OP-ED Conservatives are wrong to refuse debate on health care
Posted: October 16, 2015
Across Ontario federal Conservative candidates have refused to attend most all-candidates debates on health care. This is a new low. Never has any political party simply refused to debate a leading issue for voters.
In correspondence and the media, candidates have excused themselves, saying that “health is a provincial matter.” This has long been Stephen Harper’s position.
But this claim is a profound break with Canadians of all political stripes who believe that public health care helps define our country and that access to health care should be provided to all based on need, not wealth. In the federal election’s partisan political debate that has focused so strongly on the economy and Canadian values, it is hard to imagine any issue than health care that is more deeply rooted in both.
Harper has shown a preference for debates hosted only by particular media outlets, and has focused on what it considers economic issues. But public health care is an economic issue that impacts every Canadian.
Consider, for example, the promised tax cuts compared to user fees to patients if our federal government fails to shore up public health care.
Economists at the Canadian Centre for Policy Alternatives calculate that 60 per cent of income earners will receive only $50 on average from Harper’s income-splitting plan.
Currently at private clinics, patients are being charged $100 to $1,500 per eye or more for cataract surgeries. A single cataract surgery will wipe out the so-called tax breaks for even wealthy Canadians. The federal government can and should act to stop the extra billing of patients which is a violation of the Canada Health Act, but has done virtually nothing for the last decade.
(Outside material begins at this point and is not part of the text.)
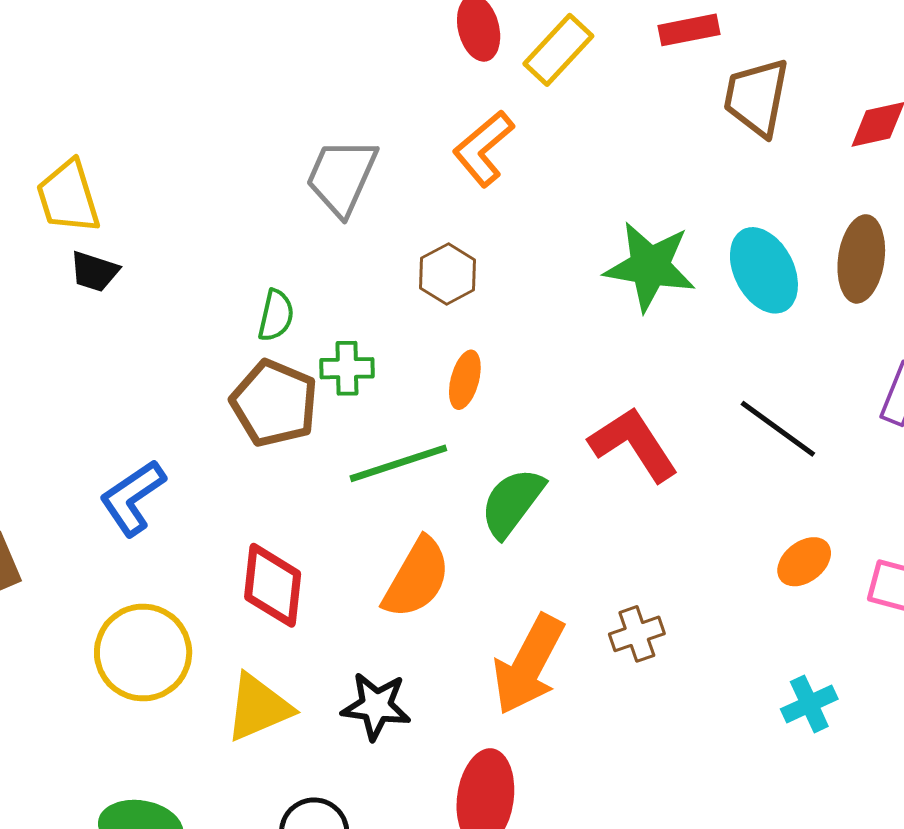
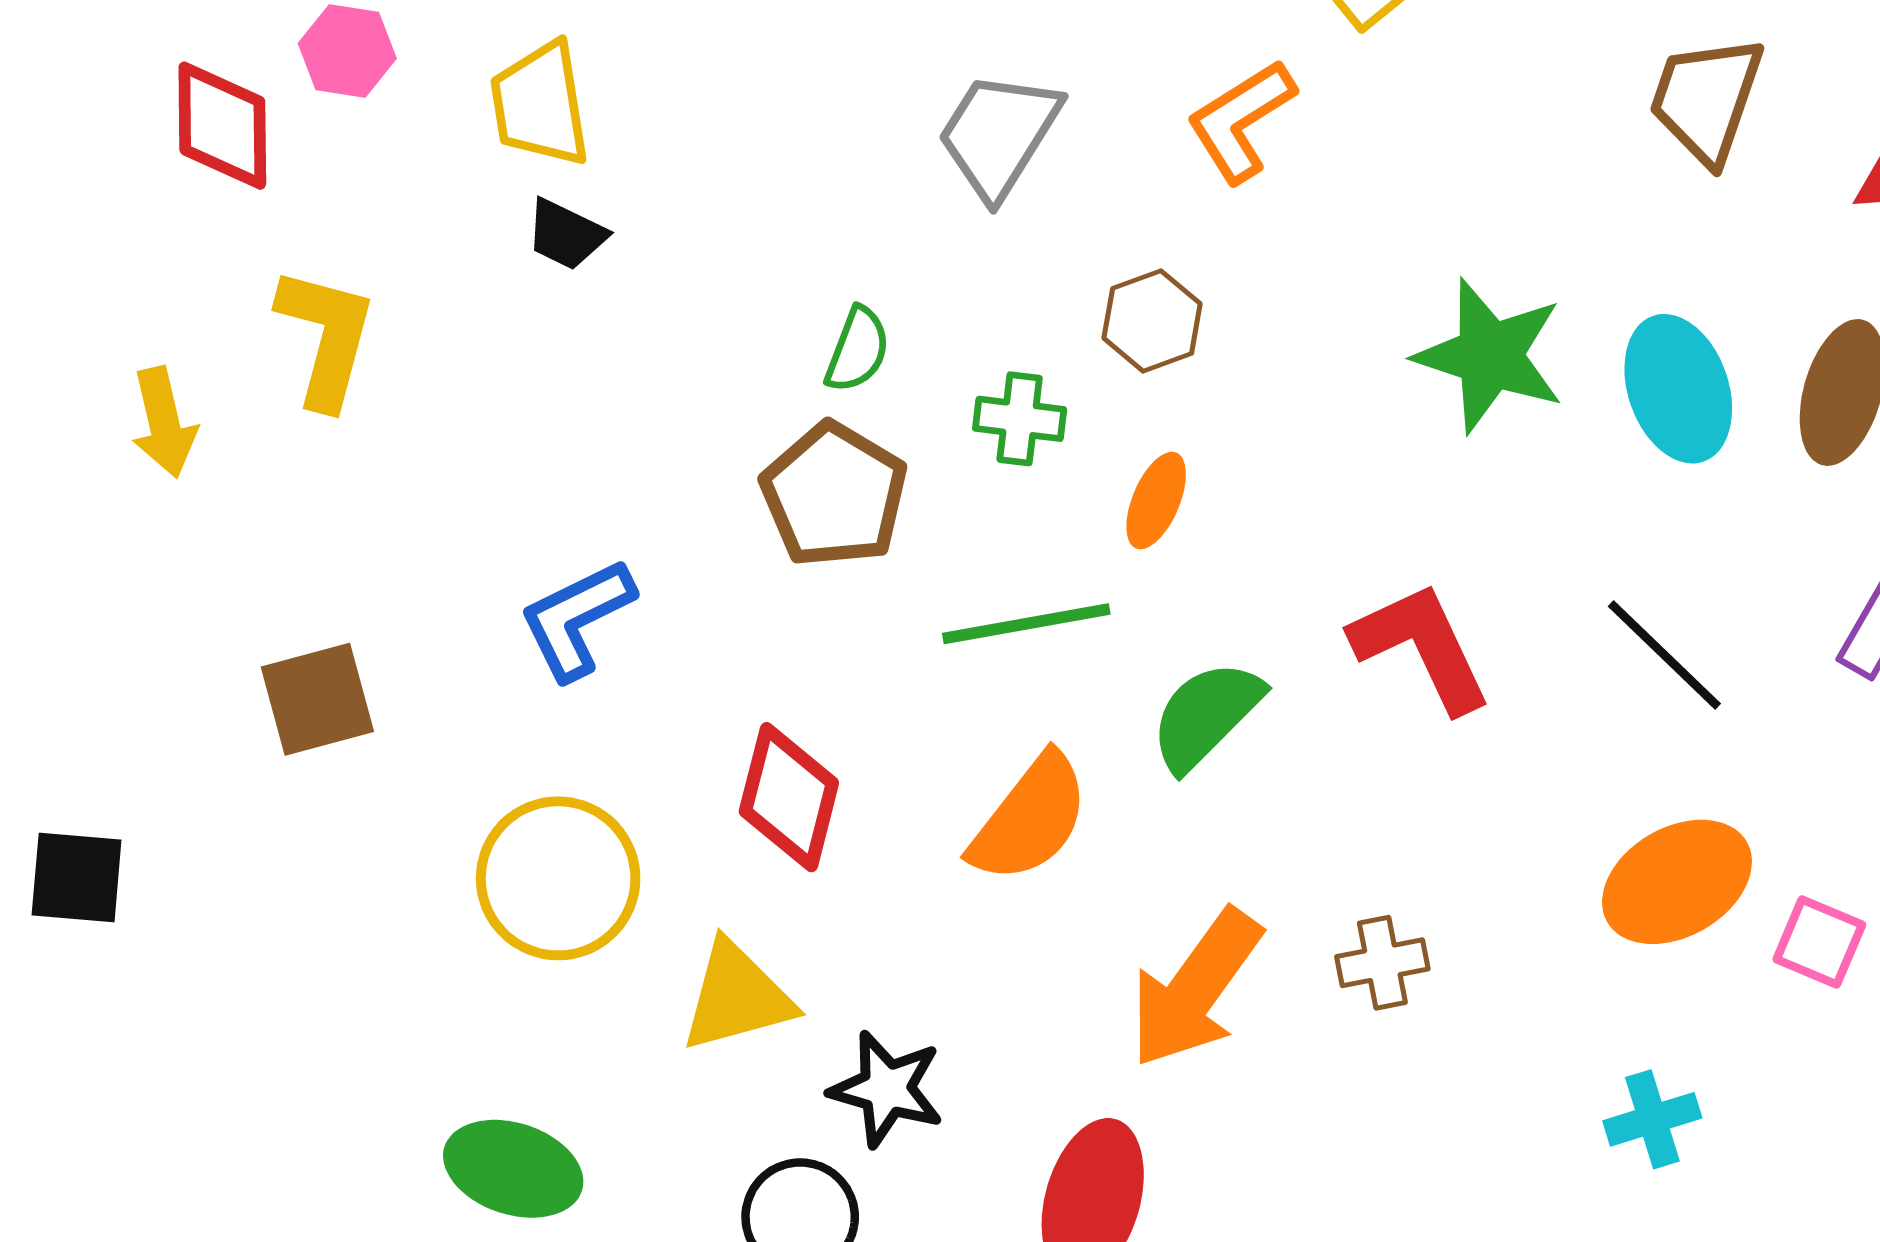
green cross: (347, 368) -> (1020, 419), moved
orange ellipse: (804, 562) -> (1677, 882), size x1.6
black star: (376, 706) -> (887, 1089), moved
Canadian seniors outnumbered children this month for the first time. With more than 30,000 people on wait lists for long-term care across Canada, if no long-term care plan is developed for our aging population, the cost for a family to pay nursing home fees can run up to $30,000 per year or even more.
In fact, the $50 most of us will get from the income-splitting tax cut can buy only two hours of private home care, unless access to public home care for Canadians is improved.
The bottom line? The proposed tax cuts will be paid for largely by cuts to health care and Old Age Security, and these cuts will cost Canadians far more than we ever see in our tax returns.
Canadians deserve a full debate about these issues.
In 2014, Harper let the Canada Health Accord expire and refused to even meet with the provinces. He also shut down meetings with the provinces and territories on a national drug plan, stymied talks on home-care and long-term care, closed down the Health Council of Canada, and cut health care for refugees and veterans.
Premiers across Canada calculate the cost of Harper’s planned cuts to the health care funding formula to be $36 billion over the next decade. Ontario will be hit hardest, losing $8 billion.
That $36 billion could buy 144 million MRIs for Canadians. It could build more than 100 new hospitals or pay a year’s worth of long-term care for 738,000 seniors.
In fact, the Parliamentary Budget Office calculates that Harper’s funding formula cut will significantly reduce the federal share of health funding. It warns that this plan will download costs to the provinces even though they cannot afford them, leaving little choice but to cut health care. In plain language, Harper’s health care funding formula is a prescription for privatization.
In truth, our federal government has a crucial role to play. It is the steward of the Canada Health Act and a robust medicare system that took generations to build. It is a system that sets national standards; delivers health care to First Nations, the RCMP and armed forces; provides service to veterans and refugees; and has the power to regulate Canadian drug prices, which are now among the highest in the developed world.
The NDP, Liberals and Green Party have all committed in varying degrees to meeting with the provinces, renegotiating the federal funding plan for health care. They have promised some money for long-term care, home care, some movement towards a national drug plan or controlling the cost of drugs.
All of these are a step forward compared to the last 10 years of federal government inaction. But given the financial straitjacket that has been created, the plans are modest at best. One wonders what they might look like if there was a real debate about the future of health care in our country.
Natalie Mehra is executive director of the Ontario Health Coalition.